Wait, what? So it is like Paypal, but with sound waves? And we didn’t understand this before? This is not really a thing anyone needed, right? Is it just too fucking hard to look at your phone and tap a button to pay for something? Are millennials really that lazy? Is anyone really that lazy?
As you might imagine, being a dude with an outsized payday for doing nothing at all yet has made Duplan a monster in human form. He underpays his engineers and fires people who happen to express opinions that maybe things could be a wee bit different in the workplace. Also, for someone with all the money in the fucking world — a cool $25 million in seed money, with investments from Ross Perot and Richard Branson — Duplan is a fucking cheapskate.

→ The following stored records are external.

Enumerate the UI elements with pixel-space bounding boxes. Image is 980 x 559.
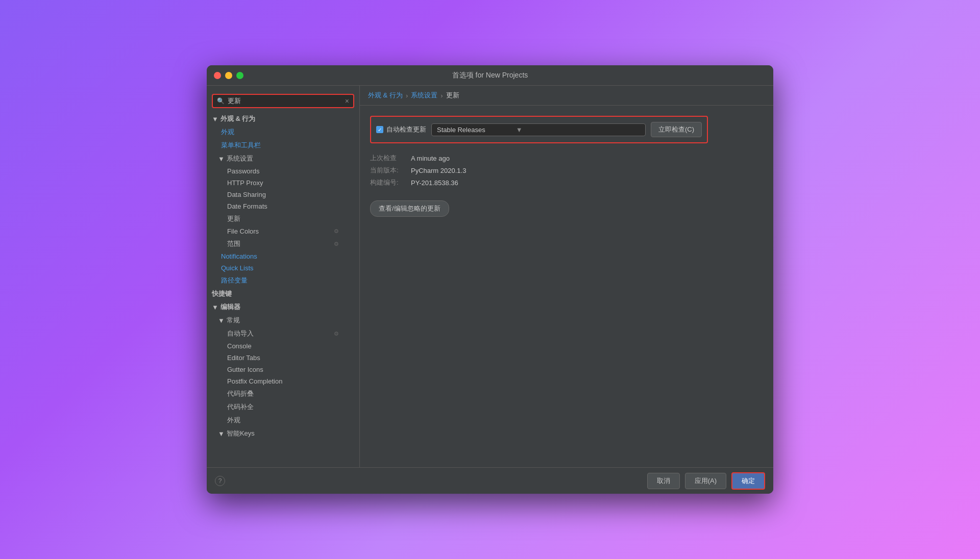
build-number-row: 构建编号: PY-201.8538.36 bbox=[370, 178, 763, 187]
section-label: 快捷键 bbox=[212, 289, 232, 298]
sidebar-section-system: ▼ 系统设置 bbox=[207, 152, 359, 165]
sidebar-section-editor: ▼ 编辑器 bbox=[207, 300, 359, 314]
sidebar-item-file-colors[interactable]: File Colors⚙ bbox=[207, 225, 359, 237]
minimize-button[interactable] bbox=[225, 72, 232, 79]
sidebar: 🔍 × ▼ 外观 & 行为 外观 菜单和工具栏 ▼ 系统设置 Passwords… bbox=[207, 86, 360, 467]
auto-check-text: 自动检查更新 bbox=[386, 125, 426, 134]
section-label: 编辑器 bbox=[220, 302, 240, 312]
main-panel: 外观 & 行为 › 系统设置 › 更新 ✓ 自动检查更新 Stable Rele… bbox=[360, 86, 773, 467]
help-button[interactable]: ? bbox=[215, 476, 225, 486]
window-controls bbox=[214, 72, 243, 79]
breadcrumb-current: 更新 bbox=[446, 91, 459, 100]
search-icon: 🔍 bbox=[217, 97, 225, 105]
dialog-title: 首选项 for New Projects bbox=[452, 71, 528, 80]
sidebar-item-http-proxy[interactable]: HTTP Proxy bbox=[207, 177, 359, 189]
sidebar-item-date-formats[interactable]: Date Formats bbox=[207, 200, 359, 212]
sidebar-item-appearance[interactable]: 外观 bbox=[207, 125, 359, 139]
sidebar-item-updates[interactable]: 更新 bbox=[207, 212, 359, 225]
sidebar-section-keymap: 快捷键 bbox=[207, 287, 359, 300]
search-input[interactable] bbox=[228, 97, 342, 105]
current-version-value: PyCharm 2020.1.3 bbox=[411, 167, 466, 174]
sidebar-item-code-completion[interactable]: 代码补全 bbox=[207, 400, 359, 414]
preferences-dialog: 首选项 for New Projects 🔍 × ▼ 外观 & 行为 外观 菜单… bbox=[207, 65, 773, 494]
collapse-icon: ▼ bbox=[212, 115, 218, 123]
dropdown-value: Stable Releases bbox=[437, 126, 485, 134]
breadcrumb-sep-1: › bbox=[406, 92, 408, 99]
collapse-icon: ▼ bbox=[218, 317, 225, 324]
maximize-button[interactable] bbox=[236, 72, 243, 79]
build-value: PY-201.8538.36 bbox=[411, 179, 458, 187]
dialog-body: 🔍 × ▼ 外观 & 行为 外观 菜单和工具栏 ▼ 系统设置 Passwords… bbox=[207, 86, 773, 467]
section-label: 常规 bbox=[227, 316, 240, 325]
sidebar-item-gutter-icons[interactable]: Gutter Icons bbox=[207, 364, 359, 375]
breadcrumb: 外观 & 行为 › 系统设置 › 更新 bbox=[360, 86, 773, 106]
sidebar-section-smart-keys: ▼ 智能Keys bbox=[207, 427, 359, 440]
sidebar-item-passwords[interactable]: Passwords bbox=[207, 165, 359, 177]
sidebar-item-console[interactable]: Console bbox=[207, 340, 359, 352]
breadcrumb-sep-2: › bbox=[440, 92, 443, 99]
search-box: 🔍 × bbox=[212, 94, 354, 108]
auto-check-checkbox[interactable]: ✓ bbox=[376, 126, 383, 133]
auto-check-label[interactable]: ✓ 自动检查更新 bbox=[376, 125, 426, 134]
collapse-icon: ▼ bbox=[212, 303, 218, 311]
breadcrumb-system[interactable]: 系统设置 bbox=[411, 91, 437, 100]
chevron-down-icon: ▼ bbox=[516, 126, 523, 134]
sidebar-item-quick-lists[interactable]: Quick Lists bbox=[207, 262, 359, 274]
current-version-row: 当前版本: PyCharm 2020.1.3 bbox=[370, 166, 763, 175]
ok-button[interactable]: 确定 bbox=[731, 472, 765, 490]
last-check-value: A minute ago bbox=[411, 155, 450, 162]
build-label: 构建编号: bbox=[370, 178, 411, 187]
section-label: 智能Keys bbox=[227, 429, 255, 438]
breadcrumb-appearance[interactable]: 外观 & 行为 bbox=[368, 91, 403, 100]
sidebar-item-postfix[interactable]: Postfix Completion bbox=[207, 375, 359, 387]
sidebar-item-auto-import[interactable]: 自动导入⚙ bbox=[207, 327, 359, 340]
collapse-icon: ▼ bbox=[218, 155, 225, 163]
ignore-updates-button[interactable]: 查看/编辑忽略的更新 bbox=[370, 200, 449, 217]
release-type-dropdown[interactable]: Stable Releases ▼ bbox=[431, 123, 646, 136]
section-label: 外观 & 行为 bbox=[220, 114, 256, 123]
section-label: 系统设置 bbox=[227, 154, 253, 163]
check-now-button[interactable]: 立即检查(C) bbox=[651, 122, 702, 137]
dialog-footer: ? 取消 应用(A) 确定 bbox=[207, 467, 773, 494]
sidebar-item-path-vars[interactable]: 路径变量 bbox=[207, 274, 359, 287]
sidebar-item-code-folding[interactable]: 代码折叠 bbox=[207, 387, 359, 400]
cancel-button[interactable]: 取消 bbox=[647, 473, 680, 489]
current-version-label: 当前版本: bbox=[370, 166, 411, 175]
last-check-row: 上次检查 A minute ago bbox=[370, 154, 763, 163]
close-button[interactable] bbox=[214, 72, 221, 79]
apply-button[interactable]: 应用(A) bbox=[685, 473, 726, 489]
sidebar-item-notifications[interactable]: Notifications bbox=[207, 250, 359, 262]
sidebar-section-appearance: ▼ 外观 & 行为 bbox=[207, 112, 359, 125]
sidebar-item-scope[interactable]: 范围⚙ bbox=[207, 237, 359, 250]
sidebar-item-data-sharing[interactable]: Data Sharing bbox=[207, 189, 359, 200]
last-check-label: 上次检查 bbox=[370, 154, 411, 163]
sidebar-section-general: ▼ 常规 bbox=[207, 314, 359, 327]
title-bar: 首选项 for New Projects bbox=[207, 65, 773, 86]
sidebar-item-editor-tabs[interactable]: Editor Tabs bbox=[207, 352, 359, 364]
collapse-icon: ▼ bbox=[218, 430, 225, 438]
update-check-row: ✓ 自动检查更新 Stable Releases ▼ 立即检查(C) bbox=[370, 116, 708, 143]
main-content: ✓ 自动检查更新 Stable Releases ▼ 立即检查(C) 上次检查 … bbox=[360, 106, 773, 467]
sidebar-item-menus[interactable]: 菜单和工具栏 bbox=[207, 139, 359, 152]
search-clear-button[interactable]: × bbox=[345, 97, 349, 105]
sidebar-item-appearance-editor[interactable]: 外观 bbox=[207, 414, 359, 427]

[A] couple of the former employees said his frugality got him in trouble with his employees. One employee, for example, said Clinkle cut the company’s dental plan in December 2012.
“He’s like, ‘Oh, yeah, we had it, but not enough people were using it. A lot of people were still on their parents plan, so we got rid of it because we couldn’t get the group rate,’” one former employee told me.
Probably best that he’s pinching pennies, though, because it sounds like his app is going to be a big pile of fail.
But when I asked one ex-employee (who was employed at the company in late 2013) about Clinkle’s “breakthrough” technology, as Duplan had called it in his June announcement, that employee sighed. “It’s a mobile wallet app,” he said. “I mean, it focuses a lot on design and user experience.”
Another employee, who worked at the company in 2012, told me that the sound technology was tested on Stanford’s campus and that it technically worked, but not when there was too much noise in the room. If that’s true, it’s hard to imagine that it would be a viable payment option for most retailers.
Oh god, we can just see the douchetastic early adopters now, demanding that everyone be quiet so they can pay with fucking sound waves on their phone, holding up the line for the rest of us that just want a goddamn Jamba Juice and will pay with hard cold cash. We have seen the future, and we do not like it one bit.